[Dataset records — start]

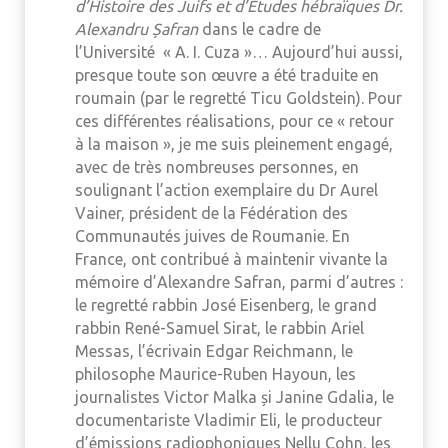
d’Histoire des Juifs et d’Études hébraïques Dr.
Alexandru Șafran
dans le cadre de
l’Université « A. I. Cuza »… Aujourd’hui aussi,
presque toute son œuvre a été traduite en
roumain (par le regretté Ticu Goldstein). Pour
ces différentes réalisations, pour ce « retour
à la maison », je me suis pleinement engagé,
avec de très nombreuses personnes, en
soulignant l’action exemplaire du Dr Aurel
Vainer, président de la Fédération des
Communautés juives de Roumanie. En
France, ont contribué à maintenir vivante la
mémoire d’Alexandre Safran, parmi d’autres :
le regretté rabbin José Eisenberg, le grand
rabbin René-Samuel Sirat, le rabbin Ariel
Messas, l’écrivain Edgar Reichmann, le
philosophe Maurice-Ruben Hayoun, les
journalistes Victor Malka și Janine Gdalia, le
documentariste Vladimir Eli, le producteur
d’émissions radiophoniques Nellu Cohn, les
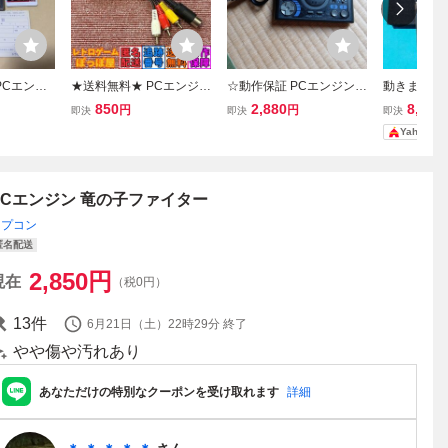
PCエンジ
★送料無料★ PCエンジン
☆動作保証 PCエンジン D
動きます！
バー ハガ
対応 ステレオ AVケーブ
UO用 紫コントローラー
『ストリー
850
2,880
8,990
円
円
即決
即決
即決
 PCengin
ル 新品 NEC PC ENGINE
ターボパッド
Ⅱ’』『ホ
Yahoo!
GON SA
ングスティッ
E system
08）』セッ
PCエンジン 竜の子ファイター
カプコン
匿名配送
2,850
円
現在
（税0円）
13
件
6月21日（土）22時29分
終了
やや傷や汚れあり
あなただけの特別なクーポンを受け取れます
詳細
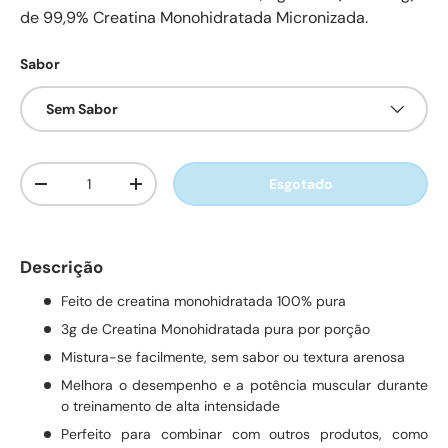
de 99,9% Creatina Monohidratada Micronizada.
Sabor
Sem Sabor
Qtd.
Esgotado
Diminuir quantidade
Aumente a quantidade
Descrição
Feito de creatina monohidratada 100% pura
3g de Creatina Monohidratada pura por porção
Mistura-se facilmente, sem sabor ou textura arenosa
Melhora o desempenho e a potência muscular durante
o treinamento de alta intensidade
Perfeito para combinar com outros produtos, como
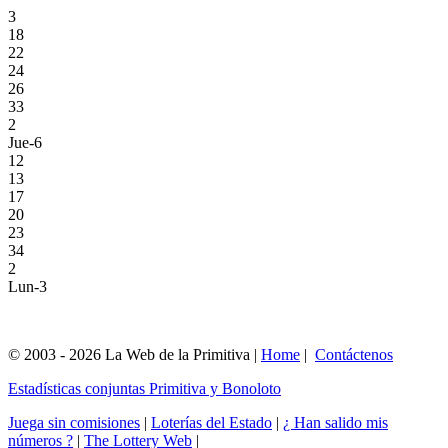
3
18
22
24
26
33
2
Jue-6
12
13
17
20
23
34
2
Lun-3
© 2003 - 2026 La Web de la Primitiva |
Home
|
Contáctenos
Estadísticas conjuntas Primitiva y Bonoloto
Juega sin comisiones
|
Loterías del Estado
|
¿ Han salido mis
números ?
|
The Lottery Web
|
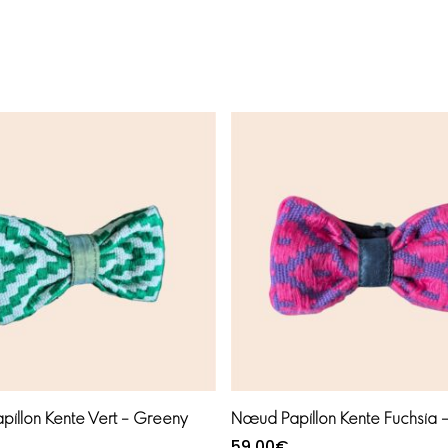
Lire la suite
Ajouter au panier
illon Kente Vert – Greeny
Nœud Papillon Kente Fuchsia –
59,00
€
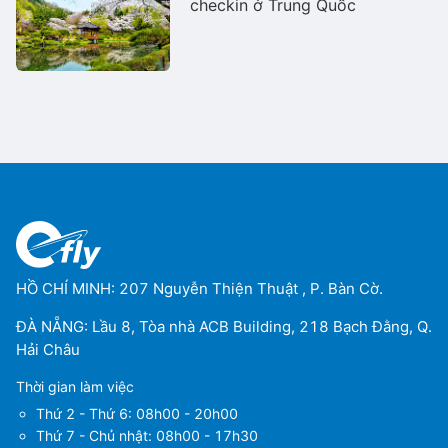
checkin ở Trung Quốc
HỒ CHÍ MINH: 207 Nguyễn Thiện Thuật , P. Bàn Cờ.
ĐÀ NẴNG: Lầu 8, Tòa nhà ACB Building, 218 Bạch Đằng, Q.
Hải Châu
Thời gian làm việc
Thứ 2 - Thứ 6: 08h00 - 20h00
Thứ 7 - Chủ nhật: 08h00 - 17h30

[Dataset records — finish]

| Assigned task |
Leave out the pictures and repeat the lines from the start of the material through the line with "checkin ở Trung Quốc", inclusive.

| Written answer |
d’Histoire des Juifs et d’Études hébraïques Dr.
Alexandru Șafran
dans le cadre de
l’Université « A. I. Cuza »… Aujourd’hui aussi,
presque toute son œuvre a été traduite en
roumain (par le regretté Ticu Goldstein). Pour
ces différentes réalisations, pour ce « retour
à la maison », je me suis pleinement engagé,
avec de très nombreuses personnes, en
soulignant l’action exemplaire du Dr Aurel
Vainer, président de la Fédération des
Communautés juives de Roumanie. En
France, ont contribué à maintenir vivante la
mémoire d’Alexandre Safran, parmi d’autres :
le regretté rabbin José Eisenberg, le grand
rabbin René-Samuel Sirat, le rabbin Ariel
Messas, l’écrivain Edgar Reichmann, le
philosophe Maurice-Ruben Hayoun, les
journalistes Victor Malka și Janine Gdalia, le
documentariste Vladimir Eli, le producteur
d’émissions radiophoniques Nellu Cohn, les
PCエンジ
★送料無料★ PCエンジン
☆動作保証 PCエンジン D
動きます！
バー ハガ
対応 ステレオ AVケーブ
UO用 紫コントローラー
『ストリー
850
2,880
8,990
円
円
即決
即決
即決
 PCengin
ル 新品 NEC PC ENGINE
ターボパッド
Ⅱ’』『ホ
Yahoo!
GON SA
ングスティッ
E system
08）』セッ
PCエンジン 竜の子ファイター
カプコン
匿名配送
2,850
円
現在
（税0円）
13
件
6月21日（土）22時29分
終了
やや傷や汚れあり
あなただけの特別なクーポンを受け取れます
詳細
de 99,9% Creatina Monohidratada Micronizada.
Sabor
Sem Sabor
Qtd.
Esgotado
Diminuir quantidade
Aumente a quantidade
Descrição
Feito de creatina monohidratada 100% pura
3g de Creatina Monohidratada pura por porção
Mistura-se facilmente, sem sabor ou textura arenosa
Melhora o desempenho e a potência muscular durante
o treinamento de alta intensidade
Perfeito para combinar com outros produtos, como
3
18
22
24
26
33
2
Jue-6
12
13
17
20
23
34
2
Lun-3
© 2003 - 2026 La Web de la Primitiva |
Home
|
Contáctenos
Estadísticas conjuntas Primitiva y Bonoloto
Juega sin comisiones
|
Loterías del Estado
|
¿ Han salido mis
números ?
|
The Lottery Web
|
Lire la suite
Ajouter au panier
illon Kente Vert – Greeny
Nœud Papillon Kente Fuchsia –
59,00
€
checkin ở Trung Quốc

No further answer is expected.